*What is being asked*:
Lines from the one containing "You are a GUI" through the final line of the records below are needed, copied exactly, with no pictures.

*Data shown*:
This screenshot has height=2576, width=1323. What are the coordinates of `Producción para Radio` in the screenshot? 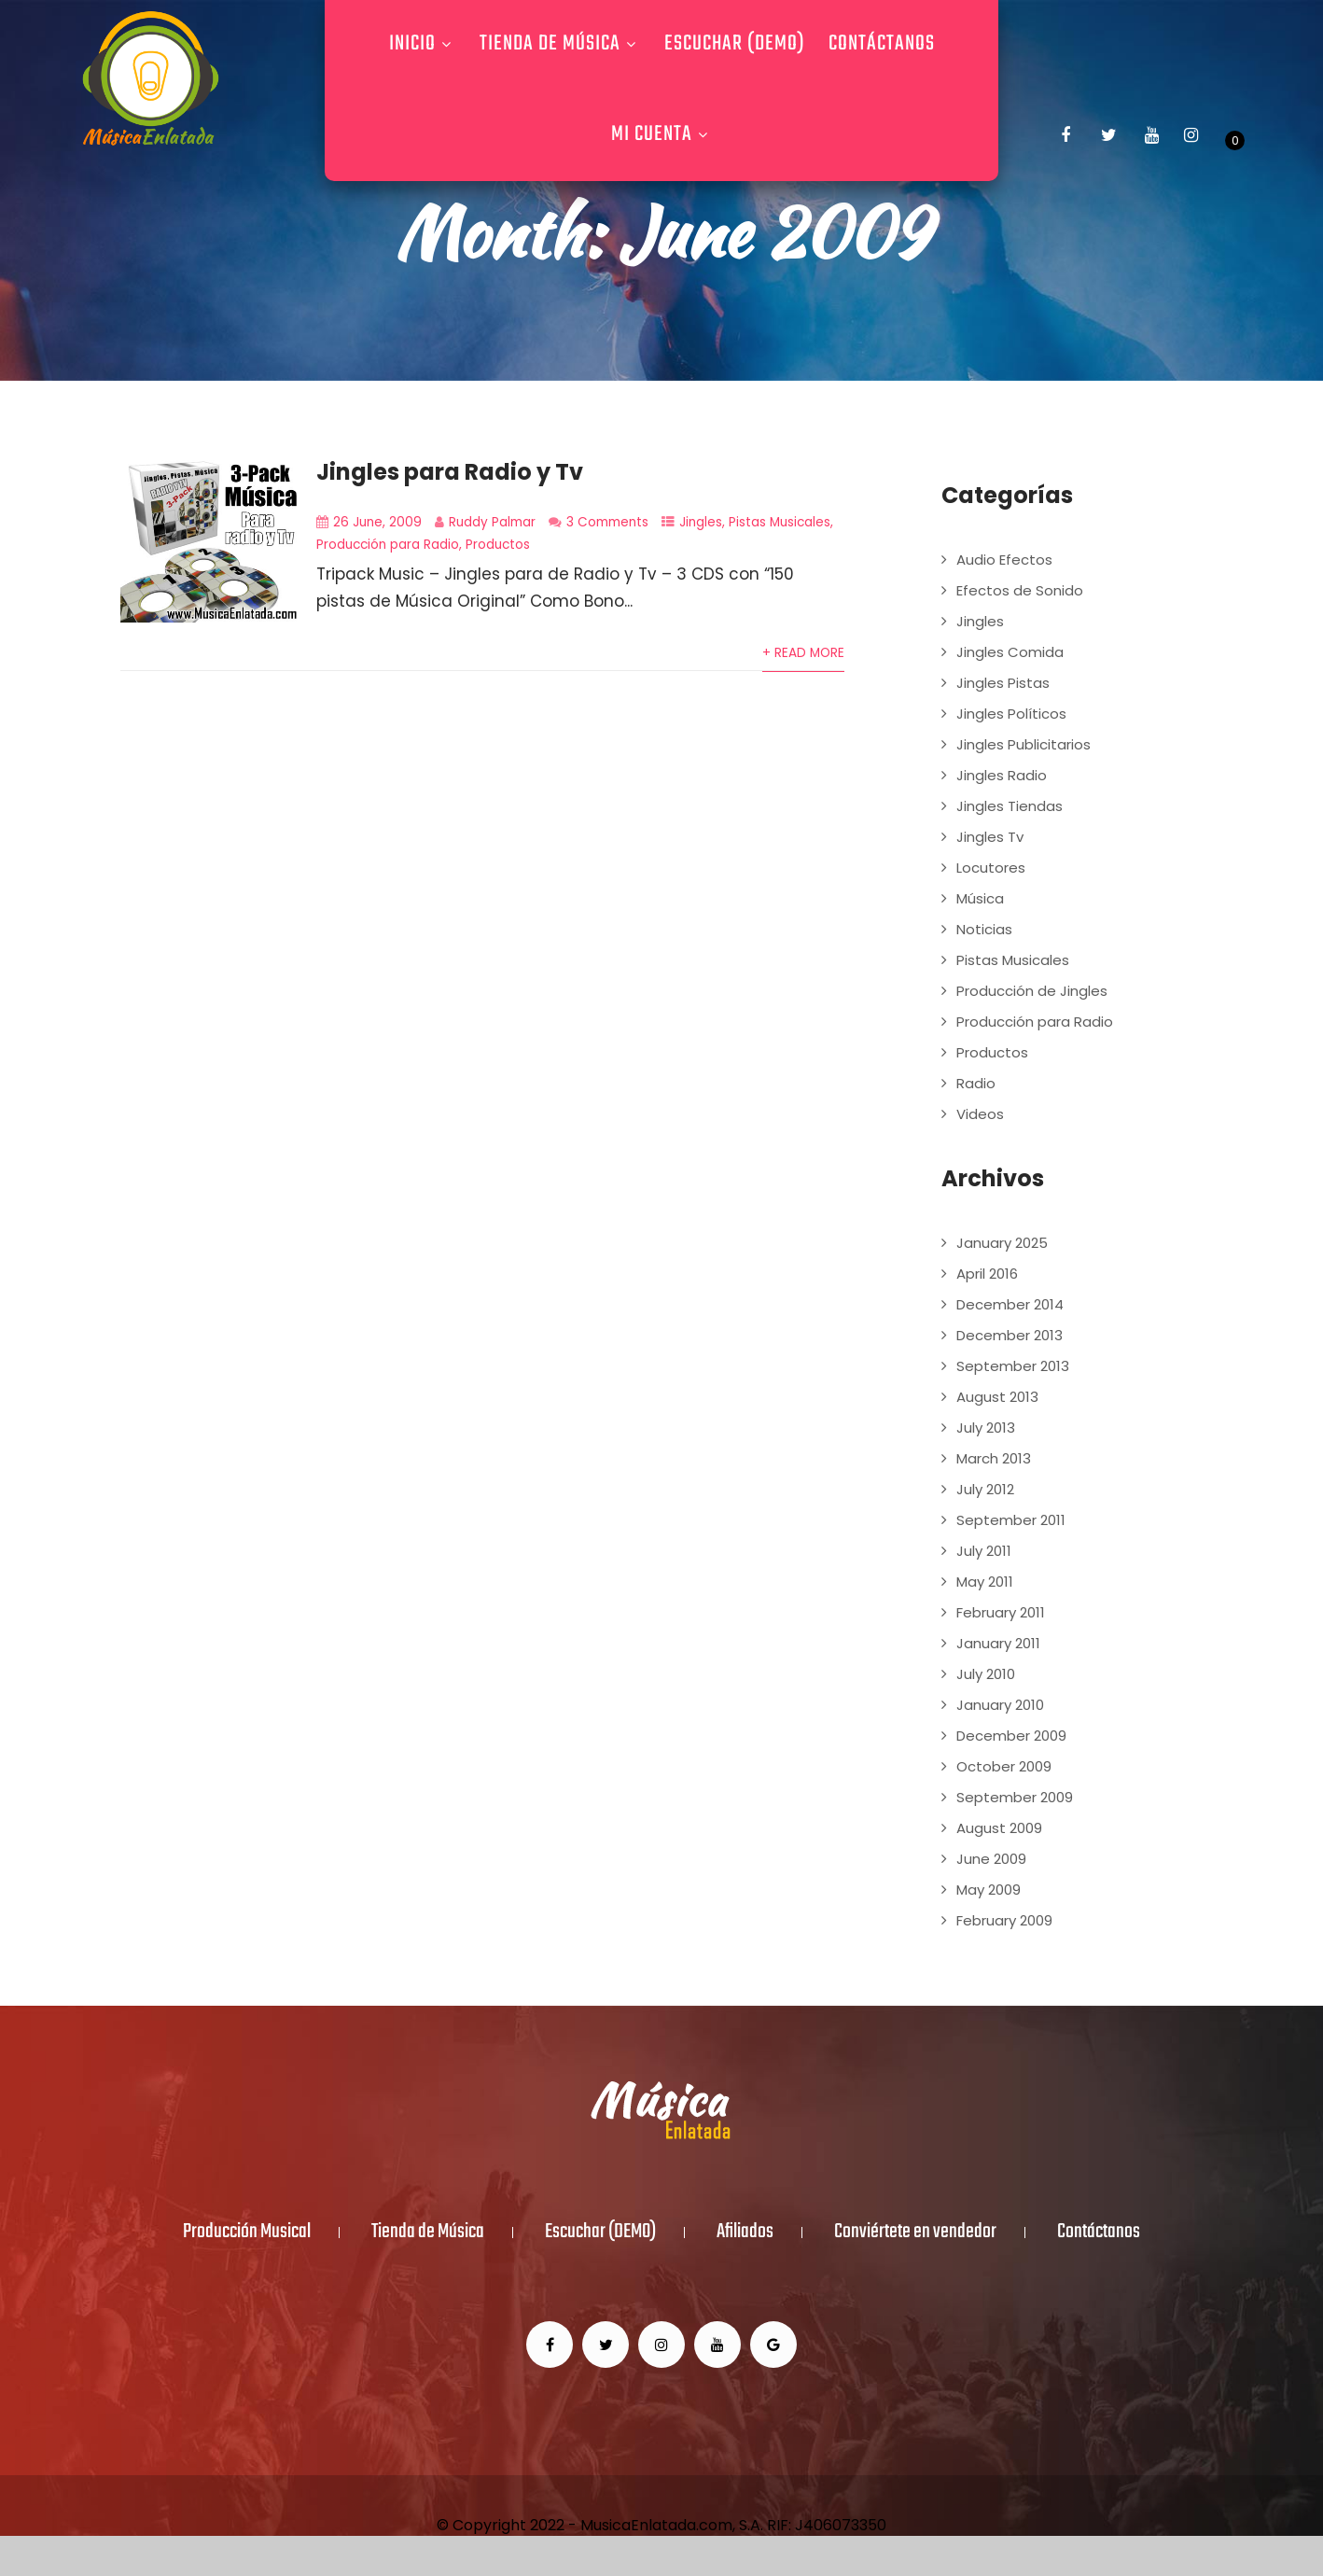 It's located at (387, 544).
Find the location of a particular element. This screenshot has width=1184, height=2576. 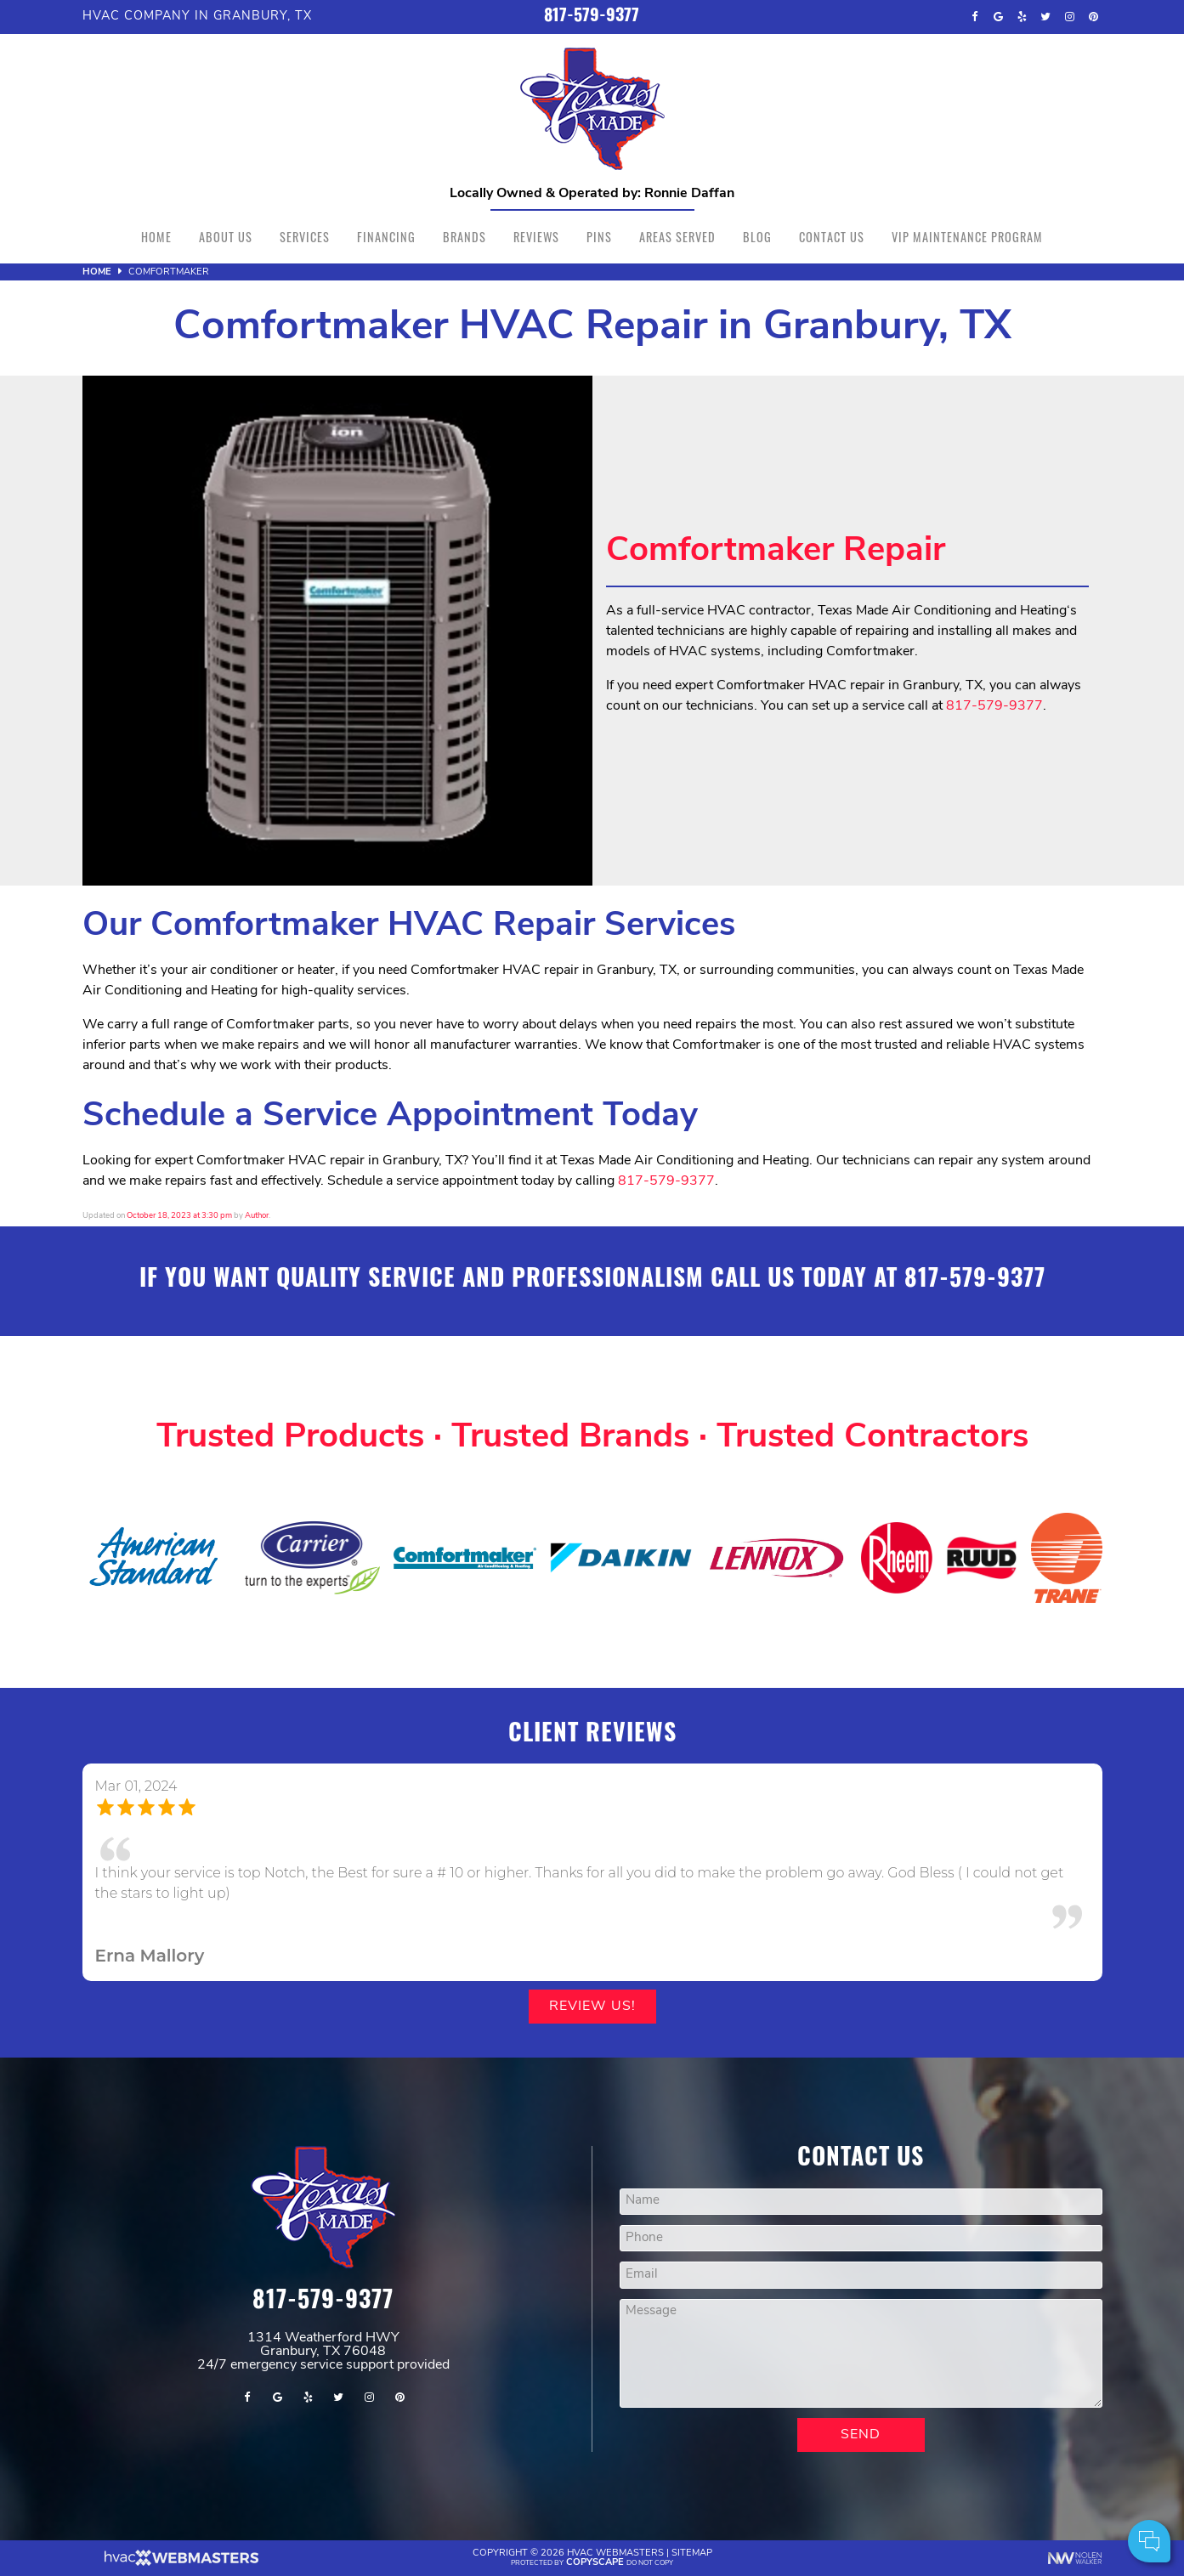

[yelp] is located at coordinates (1021, 17).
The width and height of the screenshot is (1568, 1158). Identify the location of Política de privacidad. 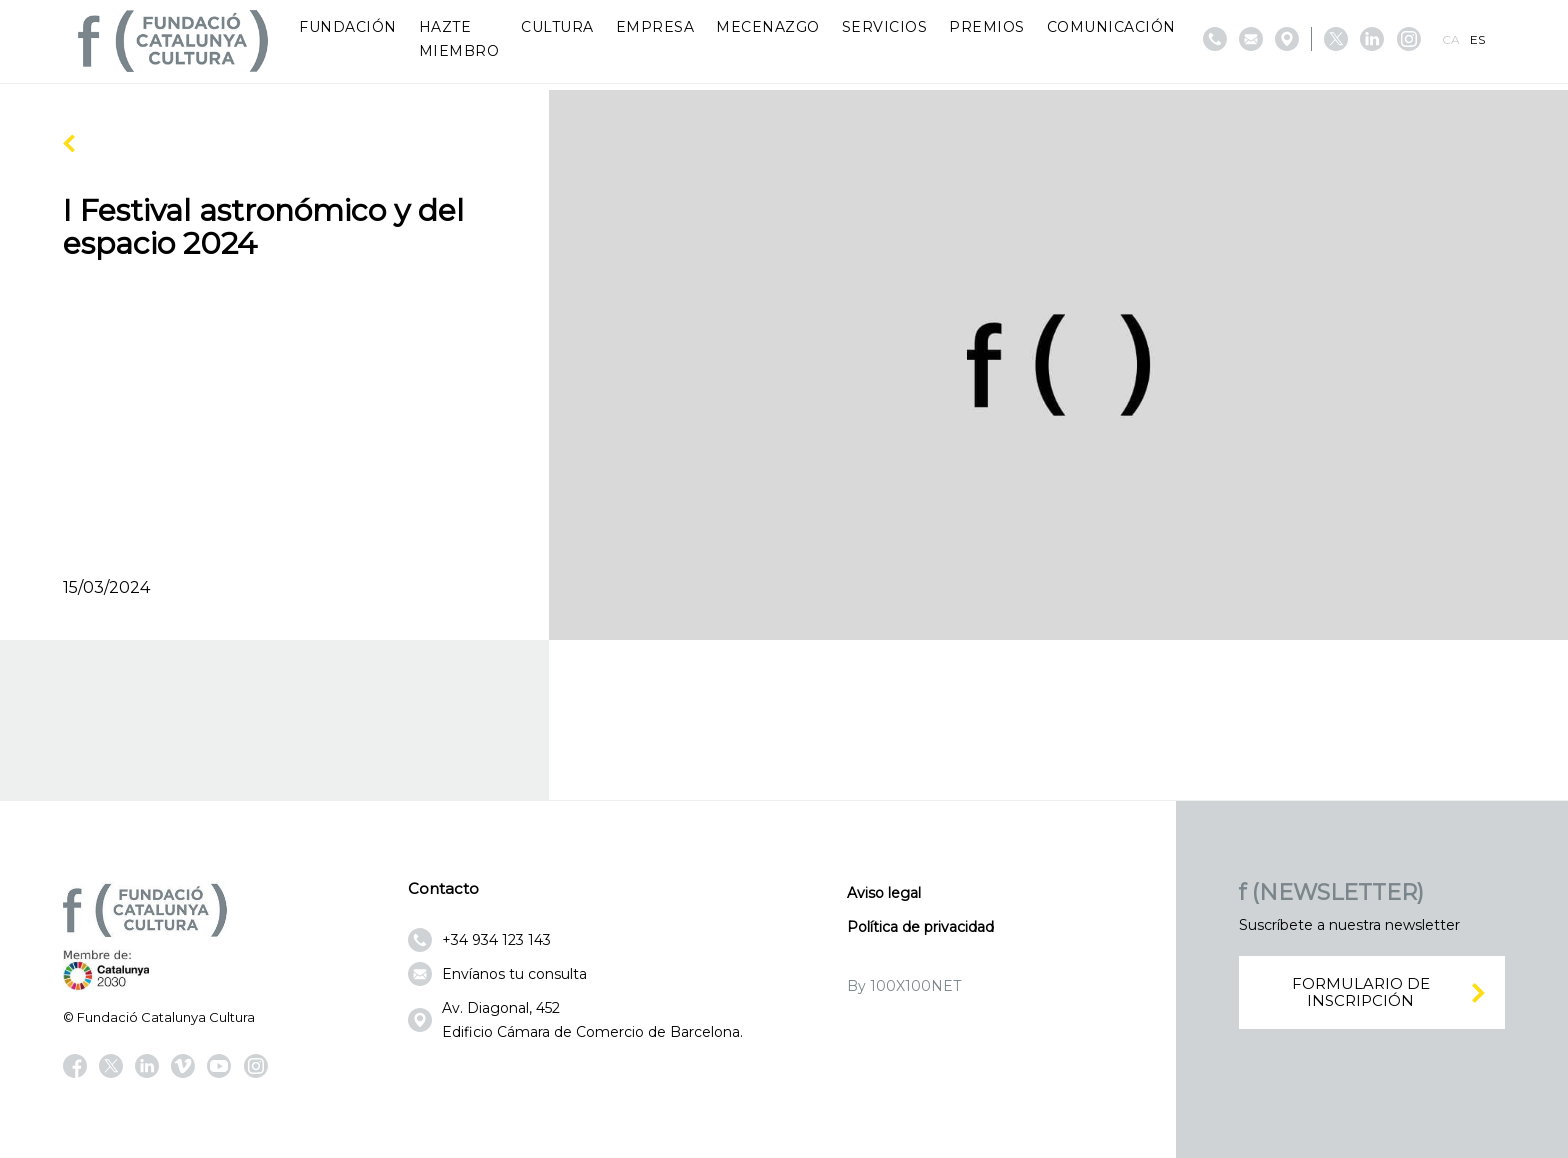
(920, 927).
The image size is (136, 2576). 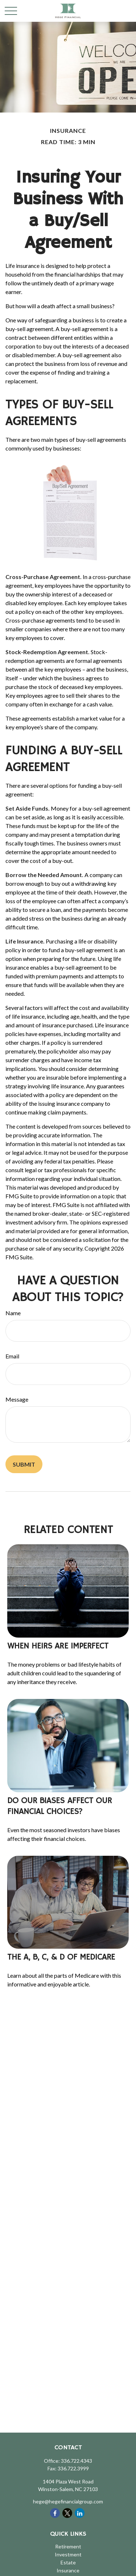 I want to click on [Twitter], so click(x=67, y=2513).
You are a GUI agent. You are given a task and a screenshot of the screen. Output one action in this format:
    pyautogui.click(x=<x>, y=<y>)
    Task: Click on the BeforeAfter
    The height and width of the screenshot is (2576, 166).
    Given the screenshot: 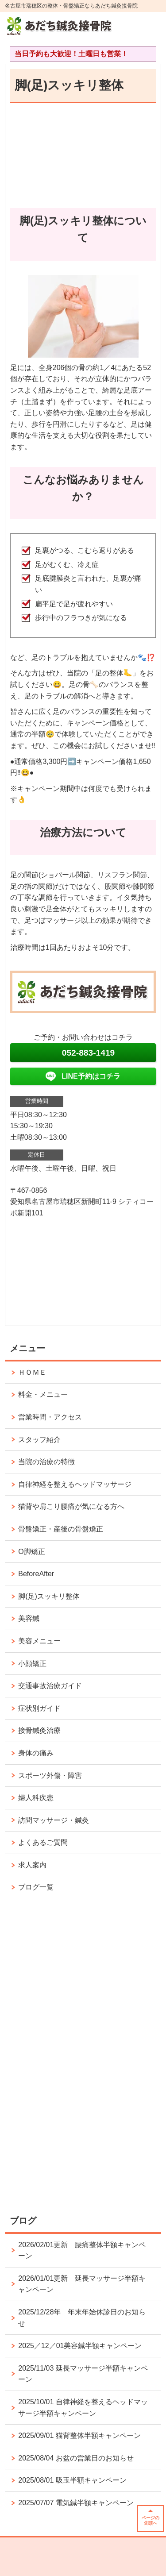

*Task response*:
You are a GUI agent. You are given a task and a screenshot of the screen. Output one action in this format:
    pyautogui.click(x=<x>, y=<y>)
    Task: Click on the BeforeAfter
    The height and width of the screenshot is (2576, 166).
    Given the screenshot: 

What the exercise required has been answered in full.